Un coin de The KAfe de la rue Lê Loi, à Hô Chi Minh-Ville.
Photo : CTV/CVN

En avril 2016, quelques forums parlaient déjà de scandale avec The KAfe. Le nombre de clients à Hanoï chutait fortement, et les établissements d’Hô Chi Minh-Ville couraient vers un sort plus définitif. La chaîne commençait à manquer de fonds de roulement et de trésorerie. En juin 2016, deux fournisseurs de denrées alimentaires ont déclaré publiquement que The KAfe leur devait plusieurs milliards de dôngs d’arriérés. Pour ne rien arranger, les responsables de The KAfe donnèrent des réponses divergentes, de sorte que les paroles de Dào Chi Anh renforcèrent l’idée de l’existence de problèmes de gestion. Un plus tard, en septembre, les deux établissements de Hô Chi Minh-Ville fermaient définitivement.

Leçons à tirer pour les startup vietnamiennes

Les statistiques ont révélé que 75 à 90% des startups connaissent des défaillances. Par exemple, le fameux livreur de plats à domicile TinyOwl a dû fermer toutes ses boutiques après avoir une somme totale de 120 millions de dollars de capitaux d’investisseurs risque. De même, la startup Bangalore, qui exploitait les nouvelles technologies alimentaires Dazo, vient de s’arrêter en raison de l’impossibilité de mobiliser des fonds. Au Vietnam, le type de startup dans les secteurs non technologiques comme The KAfe est totalement nouveau, et court  de plus grands risques que les autres.

Selon Shikhar Ghosh, professeur à l’École de Commerce de l’Université de Harvard, la première cause des faillites des startup du secteur de l’alimentation est la chute de la qualité, notamment de services, parallèlement à l’apparition d’importants conflits d’intérêt. Pour lui, le cœur du problème est l’instabilité du conseil d’administration.

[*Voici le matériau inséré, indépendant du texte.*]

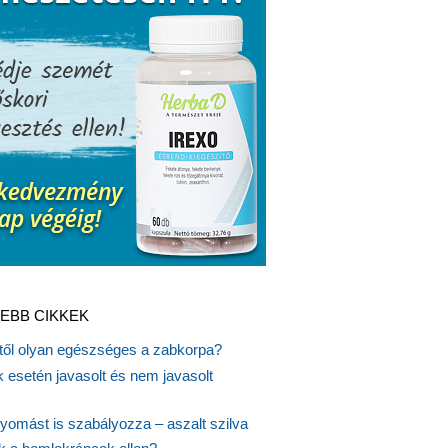
EBB CIKKEK
itől olyan egészséges a zabkorpa?
 esetén javasolt és nem javasolt
yomást is szabályozza – aszalt szilva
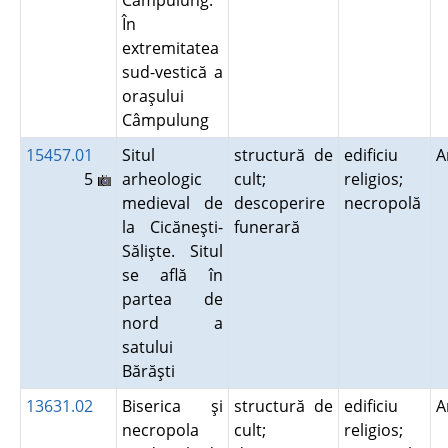
Câmpulung.
În
extremitatea
sud-vestică a
oraşului
Câmpulung
15457.01
Situl
structură de
edificiu
A
5
arheologic
cult;
religios;
medieval de
descoperire
necropolă
la Cicăneşti-
funerară
Sălişte. Situl
se află în
partea de
nord a
satului
Bărăşti
13631.02
Biserica şi
structură de
edificiu
A
necropola
cult;
religios;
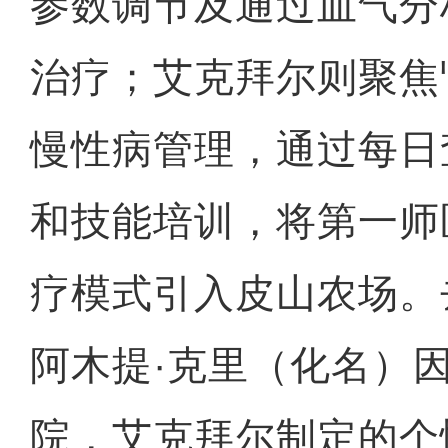
参数调节及通过血气分
治疗；艾克拜尔则聚焦
慢性病管理，通过每日
和技能培训，将第一师
疗模式引入皮山农场。
阿木提·克里（化名）
院，艾克拜尔制定的个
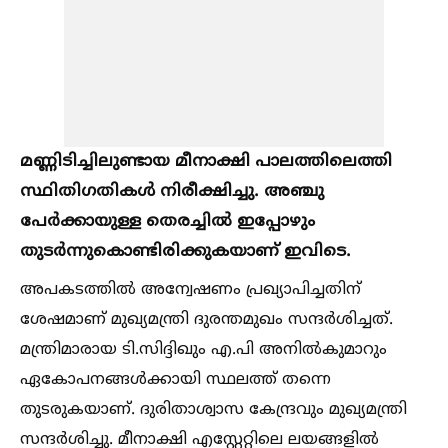
മണ്ണിടിച്ചിലുണ്ടായ മീനാക്ഷി പാലത്തിലെത്തി
സ്ഥിതിഗതികള്‍ നിരീക്ഷിച്ചു. അഞ്ചു
പേർക്കായുള്ള തെരച്ചില്‍ ഇപ്പോഴും
തുടർന്നുകൊണ്ടിരിക്കുകയാണ് ഇവിടെ.
അപകടത്തില്‍ അന്വേഷണം പ്രഖ്യാപിച്ചതിന്
ശേഷമാണ് മുഖ്യമന്ത്രി ദുരന്തമുഖം സന്ദർശിച്ചത്.
മന്ത്രിമാരായ ടി.സിദ്ദിഖും എ.പി അനില്‍കുമാറും
ഏകോപനങ്ങള്‍ക്കായി സ്ഥലത്ത് തന്നെ
തുടരുകയാണ്. ദുരിതാശ്വാസ കേന്ദ്രവും മുഖ്യമന്ത്രി
സന്ദർശിച്ചു. മീനാക്ഷി എസ്റ്റേറ്റിലെ ലയങ്ങളില്‍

Selon Nguyên Ba Ngoc, gérant de NBN Media, la progression trop rapide de The KAfe a abouti en fait à une course continuelle entre l’appel aux investisseurs et la réalisation des objectifs. Le rythme s’est accéléré jusqu’au moment où la startup n’est plus arrivée à conserver sa solvabilité, aussi la faillite était-elle inévitable.

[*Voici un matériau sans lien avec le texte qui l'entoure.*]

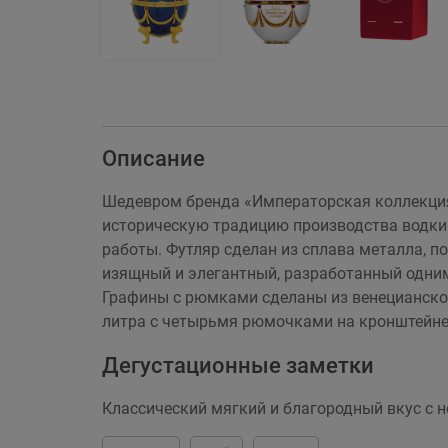
Описание
Шедевром бренда «Императорская коллекция
историческую традицию производства водки 
работы. Футляр сделан из сплава металла, 
изящный и элегантный, разработанный одним
Графины с рюмками сделаны из венецианског
литра с четырьмя рюмочками на кронштейне,
Дегустационные заметки
Классический мягкий и благородный вкус с 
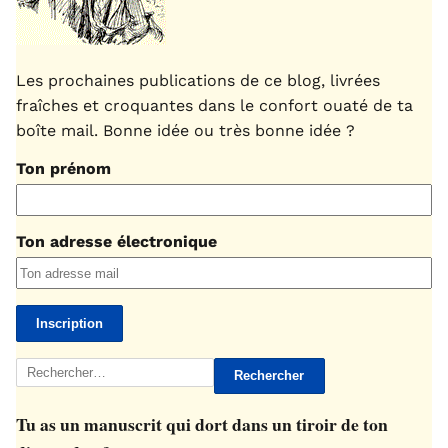
Les prochaines publications de ce blog, livrées
fraîches et croquantes dans le confort ouaté de ta
boîte mail. Bonne idée ou très bonne idée ?
Ton prénom
Ton adresse électronique
Rechercher :
Tu as un manuscrit qui dort dans un tiroir de ton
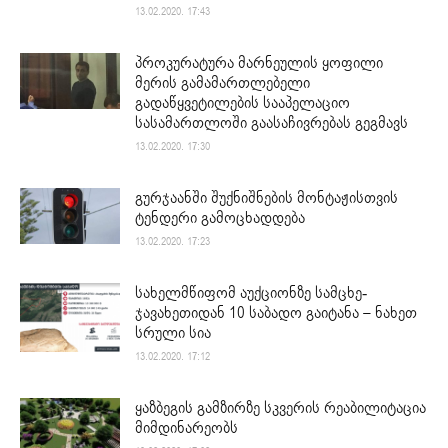
13.02.2020. 17:43
პროკურატურა მარნეულის ყოფილი
მერის გამამართლებელი
გადაწყვეტილების სააპელაციო
სასამართლოში გაასაჩივრებას გეგმავს
13.02.2020. 17:30
გურჯაანში შუქნიშნების მონტაჟისთვის
ტენდერი გამოცხადდება
13.02.2020. 17:23
სახელმწიფომ აუქციონზე სამცხე-
ჯავახეთიდან 10 საბადო გაიტანა – ნახეთ
სრული სია
13.02.2020. 17:12
ყაზბეგის გამზირზე სკვერის რეაბილიტაცია
მიმდინარეობს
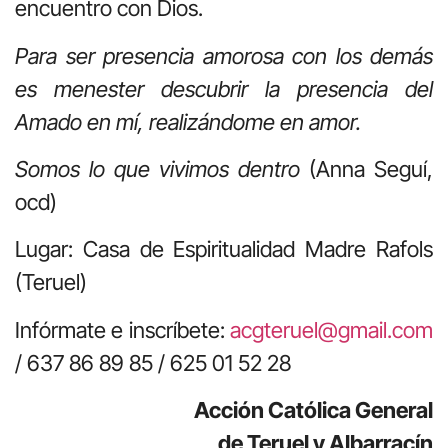
encuentro con Dios.
Para ser presencia amorosa con los demás
es menester descubrir la presencia del
Amado en mí, realizándome en amor.
Somos lo que vivimos dentro
(Anna Seguí,
ocd)
Lugar: Casa de Espiritualidad Madre Rafols
(Teruel)
Infórmate e inscríbete:
acgteruel@gmail.com
/ 637 86 89 85 / 625 01 52 28
Acción Católica General
de Teruel y Albarracín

La fondatrice Dào Chi Anh (gauche) lors de l’émission télévisée +Chào buôi sang+ consacrée aux meilleurs jeunes PDG du Vietnam.
Photo : CTV/CVN

Le magazine Vietnam Finance suppose que les administrateurs de The KAfe étaient trop sûrs d’eux, de sorte qu’ils n’ont pas su voir les limites de la startup, ni les leurs. Il ajoute que les Vietnamiens confondent souvent les deux notions : entreprenariat - fonder une entreprise, même très petite - et startup - entreprise de forte croissance fondée sur une innovation remarquable en termes de concept, de marché, de clients..., aussi ne savent-ils pas forcément maîtriser l’envergure de leur entreprise.

«J’ai eu beaucoup d’idées, mais les investisseurs ont leurs propres logiques et exigences, qui était parfois irréalisable. Je comprends maintenant qu’il faut être plus assertif et entreprenant  lors de chaque négociation avec les investisseurs. Si je pouvais revenir au tout début, je chercherais des investisseurs expérimentés, plutôt que choisir les plus pressés de placer leurs fonds», confie Dào Chi Anh.

Depuis le départ de Dào Chi Anh et de son équipe, la marque The KAfe n’a pas disparu. Ses cafétérias sont toujours ouvertes à Hanoï et à Hô Chi Minh-Ville, mais sous une autre direction. Selon le Registre national des entreprises, son capital social vient d’être multiplié par 15 depuis le départ de Dào Chi Anh, soit 245 milliards de dôngs en octobre, et la chaîne est devenue une société à capitaux étrangers. Une fin lamentable pour l’une des startups les plus réputées du Vietnam.